DATA PROVIDED »
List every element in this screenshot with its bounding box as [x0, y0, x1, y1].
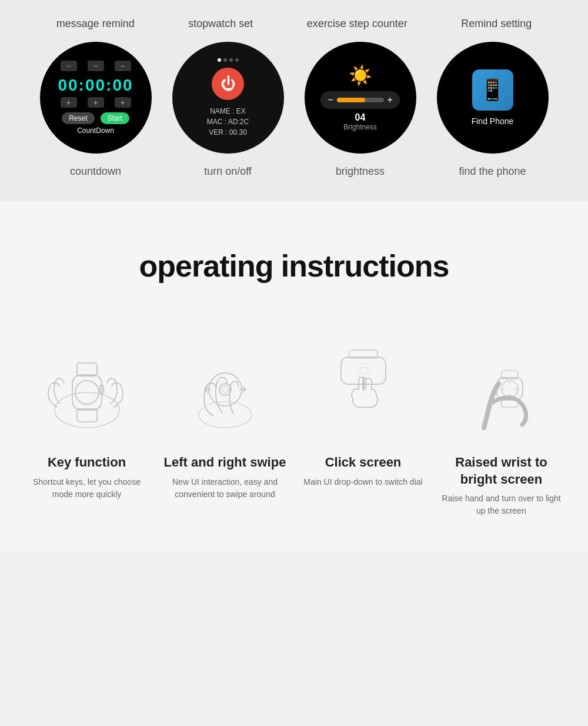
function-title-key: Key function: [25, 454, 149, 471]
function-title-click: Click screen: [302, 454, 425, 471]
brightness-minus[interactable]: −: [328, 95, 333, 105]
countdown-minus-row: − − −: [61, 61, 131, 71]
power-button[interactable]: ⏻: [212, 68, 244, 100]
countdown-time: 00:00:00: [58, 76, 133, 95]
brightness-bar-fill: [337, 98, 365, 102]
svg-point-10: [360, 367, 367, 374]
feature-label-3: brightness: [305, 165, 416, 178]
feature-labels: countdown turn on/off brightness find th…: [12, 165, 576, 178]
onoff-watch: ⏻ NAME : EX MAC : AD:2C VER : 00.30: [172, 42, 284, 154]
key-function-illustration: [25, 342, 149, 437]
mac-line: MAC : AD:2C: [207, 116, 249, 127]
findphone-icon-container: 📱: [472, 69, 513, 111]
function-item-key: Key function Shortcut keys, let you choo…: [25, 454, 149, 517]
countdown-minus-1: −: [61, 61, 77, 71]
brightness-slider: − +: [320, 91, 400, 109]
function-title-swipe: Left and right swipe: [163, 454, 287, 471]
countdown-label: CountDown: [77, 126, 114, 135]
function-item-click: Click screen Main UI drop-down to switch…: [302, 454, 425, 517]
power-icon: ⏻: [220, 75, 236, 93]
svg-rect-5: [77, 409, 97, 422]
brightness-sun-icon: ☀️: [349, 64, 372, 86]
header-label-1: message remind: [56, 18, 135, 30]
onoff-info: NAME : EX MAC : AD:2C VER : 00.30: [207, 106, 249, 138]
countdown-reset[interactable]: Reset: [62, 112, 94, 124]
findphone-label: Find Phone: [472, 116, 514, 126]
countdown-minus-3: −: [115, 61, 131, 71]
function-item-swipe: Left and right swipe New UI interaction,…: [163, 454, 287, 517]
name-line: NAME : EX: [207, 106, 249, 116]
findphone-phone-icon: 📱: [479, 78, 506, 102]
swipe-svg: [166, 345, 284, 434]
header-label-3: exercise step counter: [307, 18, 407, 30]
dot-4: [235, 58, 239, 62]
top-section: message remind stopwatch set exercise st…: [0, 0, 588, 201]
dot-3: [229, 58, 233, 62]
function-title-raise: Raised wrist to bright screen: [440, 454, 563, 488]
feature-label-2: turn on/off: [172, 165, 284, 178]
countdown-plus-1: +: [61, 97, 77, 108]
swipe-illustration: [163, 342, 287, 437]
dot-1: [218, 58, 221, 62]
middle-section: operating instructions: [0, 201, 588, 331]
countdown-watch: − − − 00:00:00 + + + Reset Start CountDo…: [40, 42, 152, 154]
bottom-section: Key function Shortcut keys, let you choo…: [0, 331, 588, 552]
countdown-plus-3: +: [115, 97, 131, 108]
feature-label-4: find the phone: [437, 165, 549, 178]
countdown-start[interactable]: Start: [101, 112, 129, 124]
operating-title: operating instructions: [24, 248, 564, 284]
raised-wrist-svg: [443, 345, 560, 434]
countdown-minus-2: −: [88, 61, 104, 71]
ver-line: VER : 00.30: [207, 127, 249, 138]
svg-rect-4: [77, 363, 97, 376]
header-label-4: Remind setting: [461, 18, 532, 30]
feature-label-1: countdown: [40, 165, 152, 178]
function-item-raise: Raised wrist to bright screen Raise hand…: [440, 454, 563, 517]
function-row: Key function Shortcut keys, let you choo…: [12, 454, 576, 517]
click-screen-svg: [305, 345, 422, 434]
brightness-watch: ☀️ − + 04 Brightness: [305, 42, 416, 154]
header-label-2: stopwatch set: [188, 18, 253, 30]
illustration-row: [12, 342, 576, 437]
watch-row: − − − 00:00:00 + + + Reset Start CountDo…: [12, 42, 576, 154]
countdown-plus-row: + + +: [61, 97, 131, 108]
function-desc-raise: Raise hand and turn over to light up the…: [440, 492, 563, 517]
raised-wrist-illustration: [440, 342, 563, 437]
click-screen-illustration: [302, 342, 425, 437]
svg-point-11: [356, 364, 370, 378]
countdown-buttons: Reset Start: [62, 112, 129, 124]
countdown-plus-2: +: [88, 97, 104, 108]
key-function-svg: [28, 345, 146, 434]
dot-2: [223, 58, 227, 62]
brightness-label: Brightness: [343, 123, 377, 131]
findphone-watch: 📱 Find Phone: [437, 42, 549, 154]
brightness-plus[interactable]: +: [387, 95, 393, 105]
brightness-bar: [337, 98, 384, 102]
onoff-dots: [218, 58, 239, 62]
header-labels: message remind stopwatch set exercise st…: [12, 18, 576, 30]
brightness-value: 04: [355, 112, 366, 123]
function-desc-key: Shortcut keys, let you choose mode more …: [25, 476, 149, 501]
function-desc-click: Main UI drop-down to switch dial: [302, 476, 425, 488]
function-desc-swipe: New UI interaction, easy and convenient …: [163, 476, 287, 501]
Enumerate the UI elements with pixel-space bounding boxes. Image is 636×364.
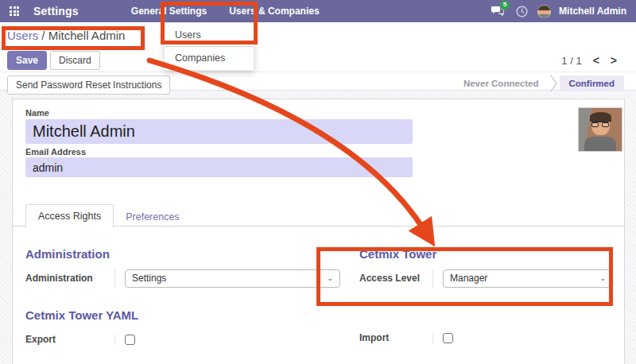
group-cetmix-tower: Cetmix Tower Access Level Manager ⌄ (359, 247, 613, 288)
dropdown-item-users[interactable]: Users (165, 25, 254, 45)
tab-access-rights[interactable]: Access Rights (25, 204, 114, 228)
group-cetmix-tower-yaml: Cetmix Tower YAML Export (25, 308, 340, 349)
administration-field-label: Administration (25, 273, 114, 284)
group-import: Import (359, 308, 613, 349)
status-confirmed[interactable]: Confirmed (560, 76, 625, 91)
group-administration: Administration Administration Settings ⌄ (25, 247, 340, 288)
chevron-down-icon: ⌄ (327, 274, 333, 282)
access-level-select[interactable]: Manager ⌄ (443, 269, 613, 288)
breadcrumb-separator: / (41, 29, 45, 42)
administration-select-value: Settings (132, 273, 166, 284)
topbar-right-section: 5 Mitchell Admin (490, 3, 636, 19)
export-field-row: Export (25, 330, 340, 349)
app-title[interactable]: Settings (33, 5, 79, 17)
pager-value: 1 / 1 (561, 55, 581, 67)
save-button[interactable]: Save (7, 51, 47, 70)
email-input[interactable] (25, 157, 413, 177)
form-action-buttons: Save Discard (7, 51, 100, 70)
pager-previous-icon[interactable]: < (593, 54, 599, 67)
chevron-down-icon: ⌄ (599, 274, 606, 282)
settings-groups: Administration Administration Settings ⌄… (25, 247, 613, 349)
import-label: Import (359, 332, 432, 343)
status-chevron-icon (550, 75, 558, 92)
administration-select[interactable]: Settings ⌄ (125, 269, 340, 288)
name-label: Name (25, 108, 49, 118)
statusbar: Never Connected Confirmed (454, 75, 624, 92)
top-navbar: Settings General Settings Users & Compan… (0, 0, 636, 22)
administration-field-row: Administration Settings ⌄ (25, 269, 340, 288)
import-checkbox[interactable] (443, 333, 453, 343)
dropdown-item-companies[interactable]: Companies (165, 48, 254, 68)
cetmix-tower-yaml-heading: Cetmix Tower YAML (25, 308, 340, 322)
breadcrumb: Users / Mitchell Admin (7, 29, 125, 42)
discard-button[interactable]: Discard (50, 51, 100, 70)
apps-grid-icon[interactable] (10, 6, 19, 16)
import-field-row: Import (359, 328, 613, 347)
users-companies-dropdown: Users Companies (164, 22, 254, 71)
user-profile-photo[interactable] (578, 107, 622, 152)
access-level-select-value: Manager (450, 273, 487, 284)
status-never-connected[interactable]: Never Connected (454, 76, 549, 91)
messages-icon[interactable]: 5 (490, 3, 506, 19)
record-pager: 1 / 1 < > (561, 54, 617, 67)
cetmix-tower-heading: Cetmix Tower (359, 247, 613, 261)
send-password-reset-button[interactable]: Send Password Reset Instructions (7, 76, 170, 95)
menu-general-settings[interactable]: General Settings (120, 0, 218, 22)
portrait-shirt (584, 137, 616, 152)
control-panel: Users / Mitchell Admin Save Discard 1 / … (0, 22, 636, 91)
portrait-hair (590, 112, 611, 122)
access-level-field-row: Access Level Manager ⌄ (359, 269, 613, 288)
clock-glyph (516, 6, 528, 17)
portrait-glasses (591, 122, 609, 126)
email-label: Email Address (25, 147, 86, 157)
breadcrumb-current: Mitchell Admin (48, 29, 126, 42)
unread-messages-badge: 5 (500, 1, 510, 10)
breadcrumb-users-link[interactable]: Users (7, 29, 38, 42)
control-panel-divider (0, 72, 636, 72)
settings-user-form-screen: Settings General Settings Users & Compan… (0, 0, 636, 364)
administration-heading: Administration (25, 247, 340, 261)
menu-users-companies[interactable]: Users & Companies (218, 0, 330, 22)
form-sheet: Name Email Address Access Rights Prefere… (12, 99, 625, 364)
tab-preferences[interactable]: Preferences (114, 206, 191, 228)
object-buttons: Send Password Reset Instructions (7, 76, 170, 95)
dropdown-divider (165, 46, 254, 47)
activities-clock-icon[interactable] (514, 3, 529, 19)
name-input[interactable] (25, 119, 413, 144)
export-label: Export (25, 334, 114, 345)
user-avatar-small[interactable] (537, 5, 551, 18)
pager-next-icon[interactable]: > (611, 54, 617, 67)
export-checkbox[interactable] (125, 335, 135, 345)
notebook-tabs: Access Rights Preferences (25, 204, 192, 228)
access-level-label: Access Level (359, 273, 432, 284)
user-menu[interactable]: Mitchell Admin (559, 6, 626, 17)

PROBLEM REQUIREMENTS »
Your answer should be a single number: how many lines in the listing above contain "buttons"?

TASK RESULT »
3